Aquello que comenzó hace casi dos mil años, en una región alejada del
imperio romano, como un rumor de unas
pocas personas, se convirtió pronto en un grito de alegría que se escuchó por
todo el imperio: “¡Jesús vive!”. Una
fuerza imparable hizo que en poco tiempo miles de comunidades surgiesen por
todos los países. Y hasta hoy, miles de
generaciones que han celebrado y repetido lo mismo y que nos han transmitido el
mismo mensaje que hoy aquí estamos celebrando:
“Jesús vive. La muerte ha sido
vencida. El amor es más fuerte que la
muerte.” ¿Cómo podemos explicarnos la
repercusión tan importante de este mensaje en la historia de la humanidad? ¿Es sólo una cuestión humana...? Nosotros los creyentes sabemos que ha sido el
Espíritu de Jesús actuando en el corazón de todos los hombres y mujeres que han
creído en El. Es el Espíritu el que ha levantado
y levanta también hoy testigos que defienden la causa de la dignidad del ser
humano en las plazas y en los tribunales, es el Espíritu el que mantiene firmes
a los mártires de la intolerancia y la barbarie, es el Espíritu el que ha
movido y mueve a miles de personas a dedicarse de una manera callada y humilde
al servicio a los demás. Es el Espíritu
el que ha permitido que millones de seres humanos hayan encontrado en el
evangelio la razón y el sentido a sus vidas.

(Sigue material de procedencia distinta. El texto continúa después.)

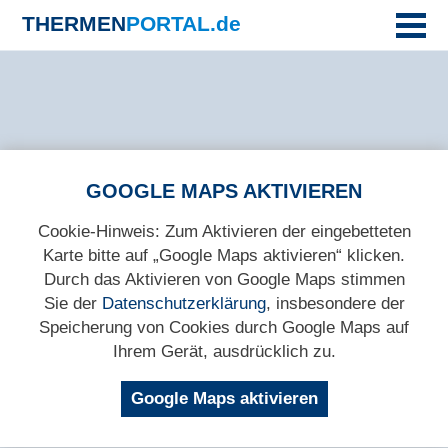
THERMEN
PORTAL.de
GOOGLE MAPS AKTIVIEREN
Cookie-Hinweis: Zum Aktivieren der eingebetteten
Karte bitte auf „Google Maps aktivieren“ klicken.
Durch das Aktivieren von Google Maps stimmen
Sie der
Datenschutzerklärung
, insbesondere der
Speicherung von Cookies durch Google Maps auf
Ihrem Gerät, ausdrücklich zu.
Google Maps aktivieren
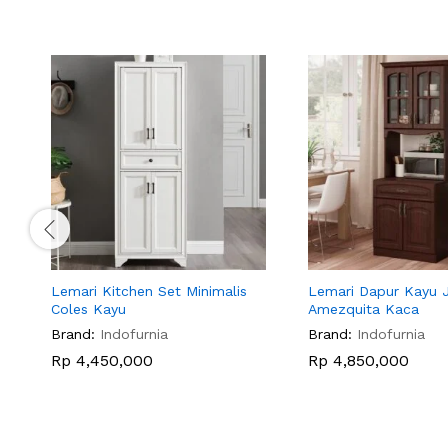
Lemari Kitchen Set Minimalis
Lemari Dapur Kayu J
Coles Kayu
Amezquita Kaca
Brand:
Indofurnia
Brand:
Indofurnia
Rp
4,450,000
Rp
4,850,000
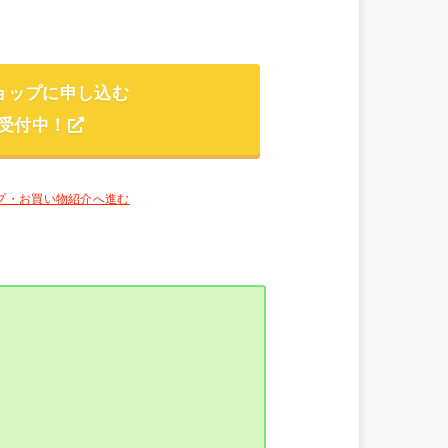
ョップに申し込む
受付中！
プ・お買い物紹介へ進む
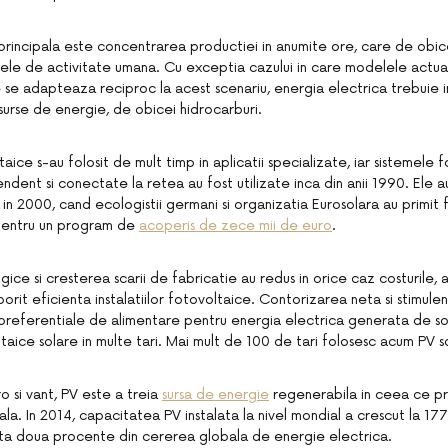
rincipala este concentrarea productiei in anumite ore, care de obice
ele de activitate umana. Cu exceptia cazului in care modelele actua
 se adapteaza reciproc la acest scenariu, energia electrica trebuie i
 surse de energie, de obicei hidrocarburi.
aice s-au folosit de mult timp in aplicatii specializate, iar sistemele 
ent si conectate la retea au fost utilizate inca din anii 1990. Ele a
 in 2000, cand ecologistii germani si organizatia Eurosolara au primit 
pentru un program de
acoperis de zece mii de euro
.
gice si cresterea scarii de fabricatie au redus in orice caz costurile, a
sporit eficienta instalatiilor fotovoltaice. Contorizarea neta si stimule
 preferentiale de alimentare pentru energia electrica generata de soar
oltaice solare in multe tari. Mai mult de 100 de tari folosesc acum PV s
o si vant, PV este a treia
sursa de energie
regenerabila in ceea ce pr
la. In 2014, capacitatea PV instalata la nivel mondial a crescut la 17
ta doua procente din cererea globala de energie electrica.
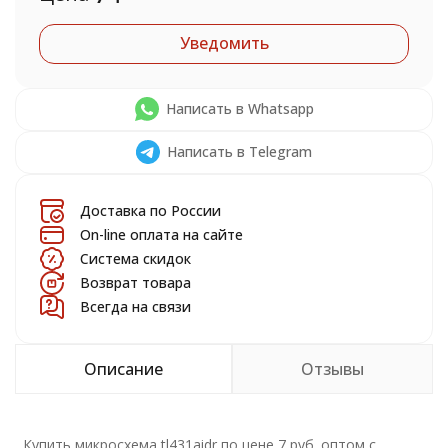
Уведомить
Написать в Whatsapp
Написать в Telegram
Доставка по России
On-line оплата на сайте
Система скидок
Возврат товара
Всегда на связи
Описание
Отзывы
Купить микросхема tl431aidr по цене 7 руб. оптом с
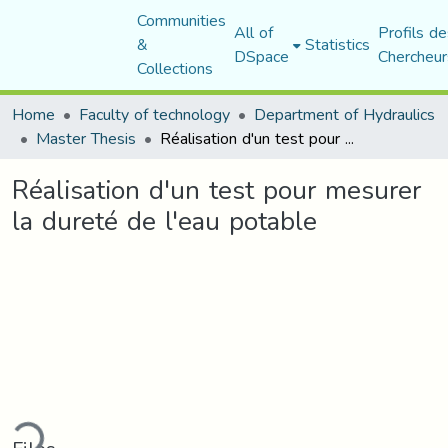
Communities
All of
Profils de
&
Statistics
DSpace
Chercheur
Collections
Home
Faculty of technology
Department of Hydraulics
Master Thesis
Réalisation d'un test pour mesurer la dureté de l'eau potable
Réalisation d'un test pour mesurer
la dureté de l'eau potable
ding...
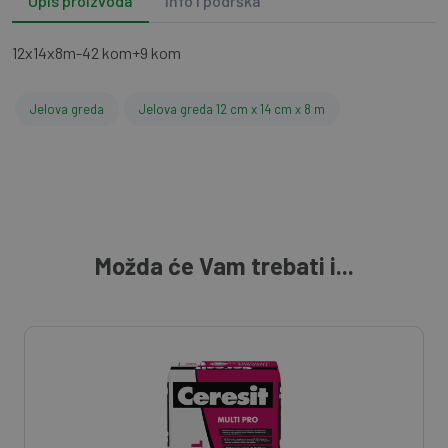
Opis proizvoda
Info i podrška
12x14x8m-42 kom+9 kom
Jelova greda
Jelova greda 12 cm x 14 cm x 8 m
Možda će Vam trebati i...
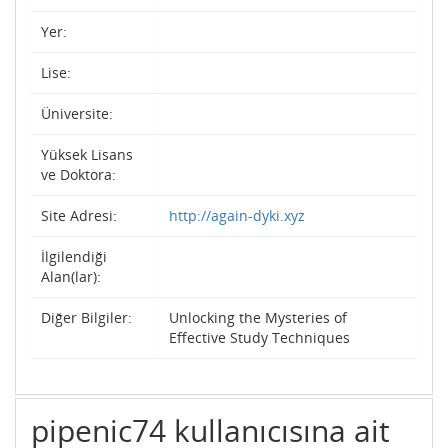
Yer:
Lise:
Üniversite:
Yüksek Lisans
ve Doktora:
Site Adresi:
http://again-dyki.xyz
İlgilendiği
Alan(lar):
Diğer Bilgiler:
Unlocking the Mysteries of
Effective Study Techniques
pipenic74 kullanıcısına ait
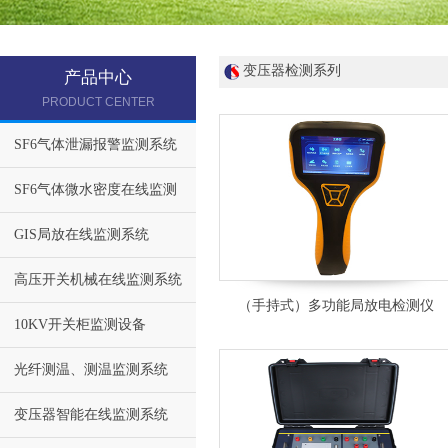
变压器检测系列
产品中心
PRODUCT CENTER
SF6气体泄漏报警监测系统
SF6气体微水密度在线监测
GIS局放在线监测系统
高压开关机械在线监测系统
（手持式）多功能局放电检测仪
10KV开关柜监测设备
光纤测温、测温监测系统
变压器智能在线监测系统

Es el Espíritu el que hoy sigue moviendo a los hombres y mujeres de
nuestro mundo a luchar por un mundo más justo, donde se respeten los derechos
humanos, donde haya más tolerancia y una sensibilidad creciente por la paz y la justicia. Es el
Espíritu el que nos ha congregado aquí a nosotros para vivificar nuestra vida con su aliento. El Espíritu es la gran herencia de Dios
Padre que nos ha dado por Jesús. El Espíritu trabaja incansable a través de
los siglos y de las generaciones hasta que todos seamos uno y nos presentemos
ante Dios Padre, con Cristo a la cabeza, en la mañana radiante de la nueva
humanidad, con una tierra nueva y unos cielos nuevos, el hogar de Dios con el
Hombre. Esta es nuestra esperanza, una
esperanza que ha comenzado a realizarse ya, comenzó en uno de nosotros: en
Jesús. Y esto es lo que celebramos hoy con la fiesta de la Ascensión del
Señor. Con Jesús la humanidad ha entrado
definitivamente en la órbita de Dios.
Cuando en el Credo proclamamos que Cristo está sentado a la derecha de
Dios Padre, estamos proclamando que algo de nosotros mismos, nuestra misma
esencia humana forma ya parte para siempre de Dios.
Hermanos,
mientras tanto, nosotros vamos caminando por la vida, confiados, alegres porque
las últimas palabras de Cristo en el mundo fueron para nosotros: “Yo estoy con
vosotros todos los días, hasta el fin del mundo”. Que su presencia nos anime a
seguir viviendo fieles al evangelio y seamos capaces de dar testimonio
cristiano.
Y
junto a la presencia del Espíritu de Jesús en medio de nosotros, la presencia
de su madre, María. Ella intercede
incansablemente por todos nosotros para que nos unamos a la gran familia de
Dios. Que ella nos proteja siempre y
nos permita acrecentar la fe que recibimos de nuestros mayores.